I use a set of Python sets to store unique objects. Each object has __hash__ and __eq__ overridden.
The set contains about 200,000 objects. The kit itself takes up about 4 GB of memory. It works fine on a machine with a capacity of more than 5 GB, but now I need to run the script on a machine that has only 3 GB of RAM.
I rewrote the script in C # - I actually read the same data from the same source, put it in the CLR analogue of set (HashSet), and instead of 4 GB it took about 350 MB, and the script execution speed was relatively the same (about 40 seconds). But I have to use Python.
Q1: Does Python have any kind of βhard driveβ or any other workaround? I assume that it can only store the "key" data used in hash / eq methods, and everything else can be stored on disk. Or maybe in Python there are other workarounds to have a unique collection of objects that can have more memory than is available on the system.
Q2: less practical question: why does a python suite take up much more memory for a suite?
I use standard Python 2.7.3 on 64-bit Ubuntu 12.10
Thanks.
Update1: What the script does:
Read a lot of semi-structured JSON documents (each JSON consists of a serialized object with a collection of related objects)
Analyze each JSON document to extract the main object and objects from aggregated collections from it. Each analyzed object is stored in a set. The set is used to store unique objects. Firstly, I used the database, but the unique limitation in the database is slower on the x100-x1000. Each JSON document is parsed into 1-8 different types of objects. Each type of object is stored in its own set to store only unique objects in memory.

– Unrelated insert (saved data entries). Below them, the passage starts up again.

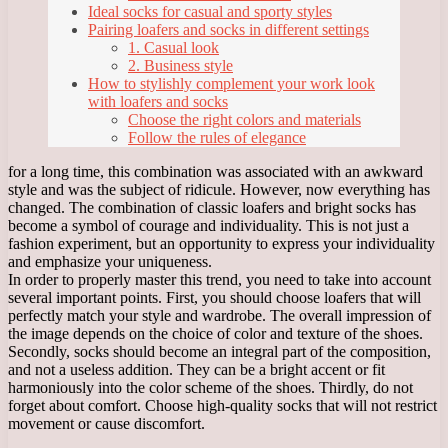
Ideal socks for casual and sporty styles
Pairing loafers and socks in different settings
1. Casual look
2. Business style
How to stylishly complement your work look
with loafers and socks
Choose the right colors and materials
Follow the rules of elegance
for a long time, this combination was associated with an awkward
style and was the subject of ridicule. However, now everything has
changed. The combination of classic loafers and bright socks has
become a symbol of courage and individuality. This is not just a
fashion experiment, but an opportunity to express your individuality
and emphasize your uniqueness.
In order to properly master this trend, you need to take into account
several important points. First, you should choose loafers that will
perfectly match your style and wardrobe. The overall impression of
the image depends on the choice of color and texture of the shoes.
Secondly, socks should become an integral part of the composition,
and not a useless addition. They can be a bright accent or fit
harmoniously into the color scheme of the shoes. Thirdly, do not
forget about comfort. Choose high-quality socks that will not restrict
movement or cause discomfort.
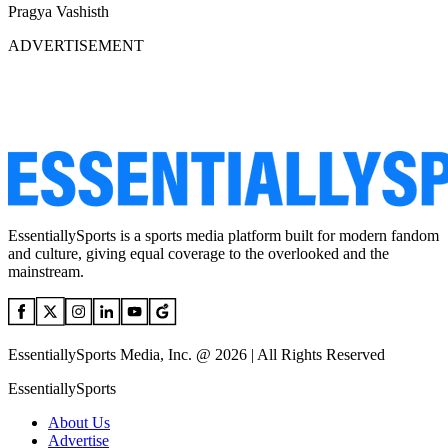
Pragya Vashisth
ADVERTISEMENT
EssentiallySports is a sports media platform built for modern fandom
and culture, giving equal coverage to the overlooked and the
mainstream.
EssentiallySports Media, Inc. @ 2026 | All Rights Reserved
EssentiallySports
About Us
Advertise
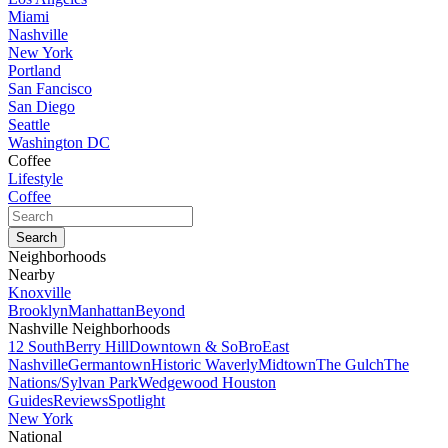
Miami
Nashville
New York
Portland
San Fancisco
San Diego
Seattle
Washington DC
Coffee
Lifestyle
Coffee
Neighborhoods
Nearby
Knoxville
Brooklyn
Manhattan
Beyond
Nashville Neighborhoods
12 South
Berry Hill
Downtown & SoBro
East
Nashville
Germantown
Historic Waverly
Midtown
The Gulch
The
Nations/Sylvan Park
Wedgewood Houston
Guides
Reviews
Spotlight
New York
National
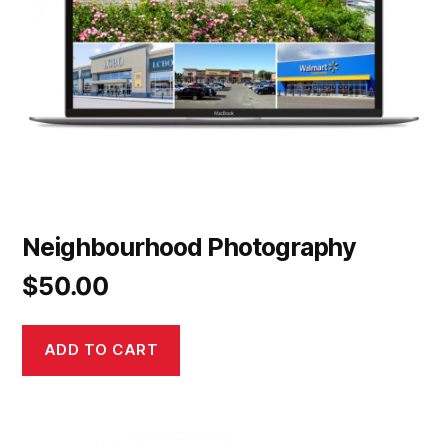
Neighbourhood Photography
$
50.00
ADD TO CART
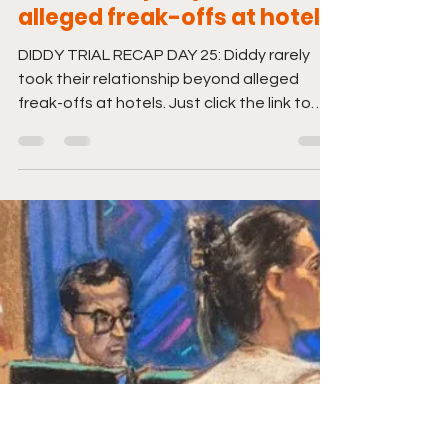
DIDDY TRIAL RECAP DAY 25:
Diddy rarely took their
relationship beyond
alleged freak-offs at hotels
DIDDY TRIAL RECAP DAY 25: Diddy rarely
took their relationship beyond alleged
freak-offs at hotels. Just click the link to
tune in. And...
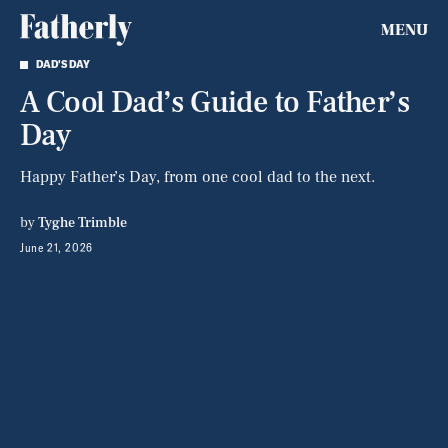
MENU
DAD'S DAY
A Cool Dad’s Guide to Father’s
Day
Happy Father’s Day, from one cool dad to the next.
by
Tyghe Trimble
June 21, 2026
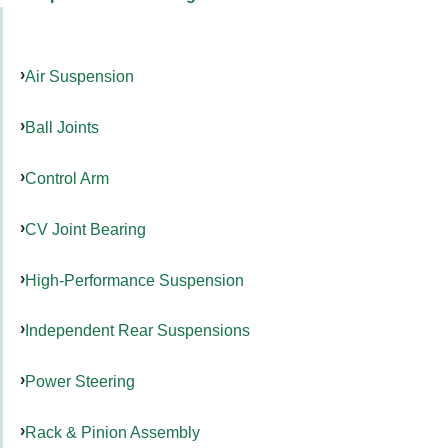
Air Suspension
Ball Joints
Control Arm
CV Joint Bearing
High-Performance Suspension
Independent Rear Suspensions
Power Steering
Rack & Pinion Assembly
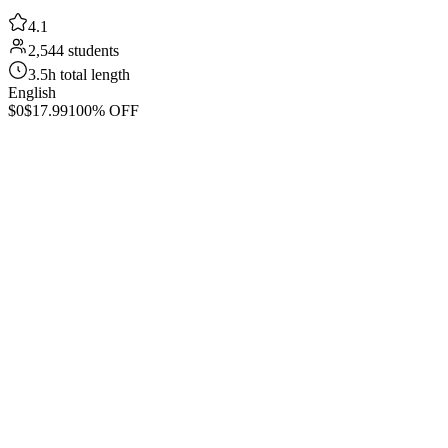
4.1
2,544 students
3.5h total length
English
$0
$17.99
100% OFF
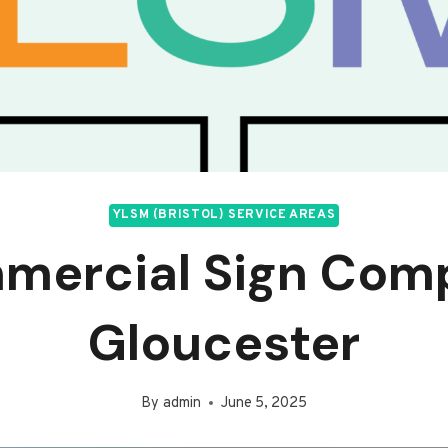
YLSM (BRISTOL) SERVICE AREAS
mercial Sign Com
Gloucester
By
admin
June 5, 2025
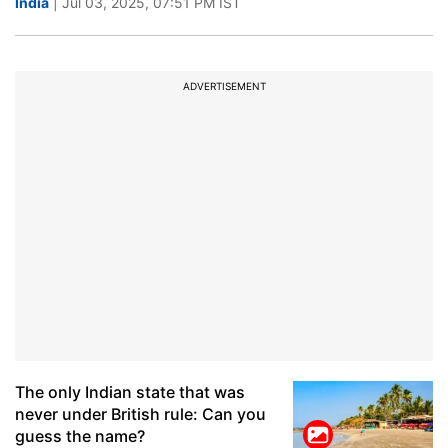
India
| Jul 03, 2025, 07:51 PM IST
ADVERTISEMENT
The only Indian state that was
never under British rule: Can you
guess the name?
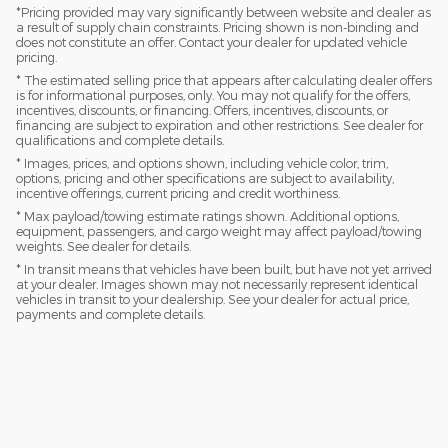
*Pricing provided may vary significantly between website and dealer as
a result of supply chain constraints. Pricing shown is non-binding and
does not constitute an offer. Contact your dealer for updated vehicle
pricing.
* The estimated selling price that appears after calculating dealer offers
is for informational purposes, only. You may not qualify for the offers,
incentives, discounts, or financing. Offers, incentives, discounts, or
financing are subject to expiration and other restrictions. See dealer for
qualifications and complete details.
* Images, prices, and options shown, including vehicle color, trim,
options, pricing and other specifications are subject to availability,
incentive offerings, current pricing and credit worthiness.
* Max payload/towing estimate ratings shown. Additional options,
equipment, passengers, and cargo weight may affect payload/towing
weights. See dealer for details.
* In transit means that vehicles have been built, but have not yet arrived
at your dealer. Images shown may not necessarily represent identical
vehicles in transit to your dealership. See your dealer for actual price,
payments and complete details.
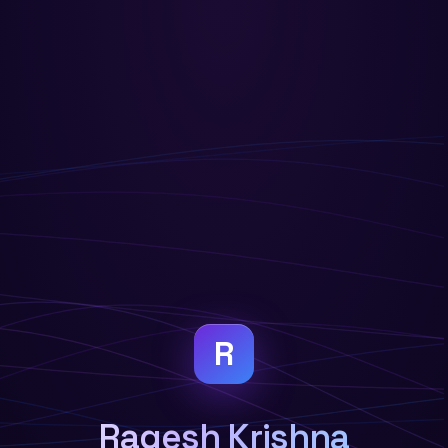
R
Ragesh Krishna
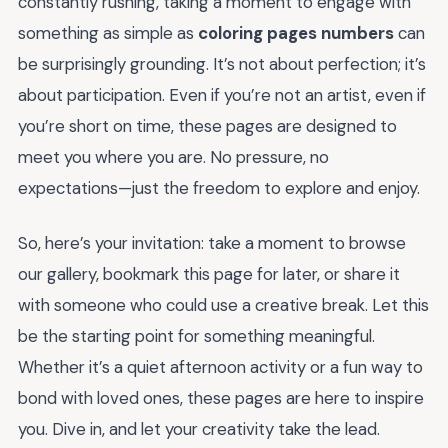
constantly rushing, taking a moment to engage with
something as simple as
coloring pages numbers
can
be surprisingly grounding. It’s not about perfection; it’s
about participation. Even if you’re not an artist, even if
you’re short on time, these pages are designed to
meet you where you are. No pressure, no
expectations—just the freedom to explore and enjoy.
So, here’s your invitation: take a moment to browse
our gallery, bookmark this page for later, or share it
with someone who could use a creative break. Let this
be the starting point for something meaningful.
Whether it’s a quiet afternoon activity or a fun way to
bond with loved ones, these pages are here to inspire
you. Dive in, and let your creativity take the lead.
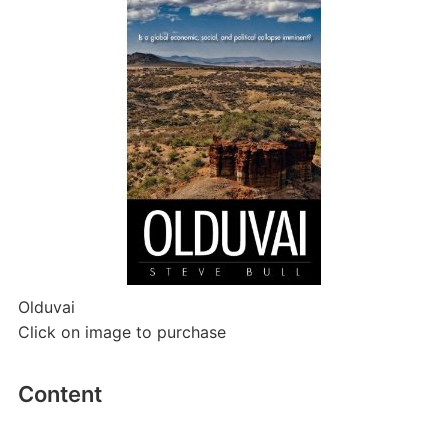
Olduvai
Click on image to purchase
Content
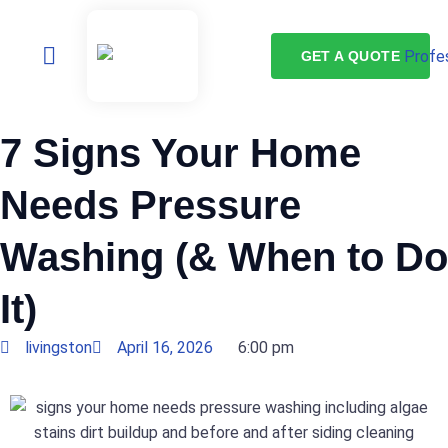
GET A QUOTE
7 Signs Your Home
Needs Pressure
Washing (& When to Do
It)
livingston
April 16, 2026
6:00 pm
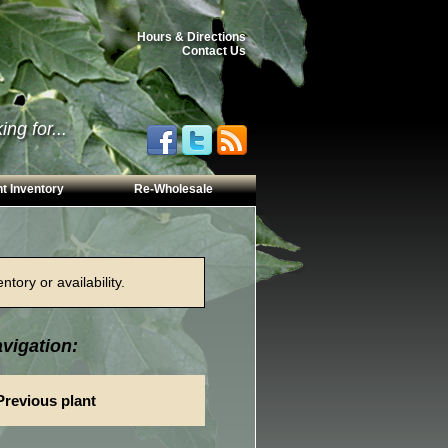
Hours & Directions
Contact Us
ng for...
t Inventory
Re-Wholesale
tory or availability.
vigation:
Previous plant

All data stored in sets is stored in a relational database with unique restrictions. Each set is stored in a separate database table.
The whole idea of ββa script is to accept unstructured data, remove duplicates from aggregate collections of objects in a JSON document, and store structured data in a relational database.
Update 2:
2 delnan: I commented out all lines of code with addition to other sets, keeping all other employees (receiving data, parsing, iteration) the same - the script took up less than 4 GB of memory.
This means that when these 200K objects are added to the sets, they begin to take up so much memory. The object is simple movie data from TMDB-ID, a list of genres, a list of actors, directors, many other details of the film and, possibly, a great description of the film from Wikipedia.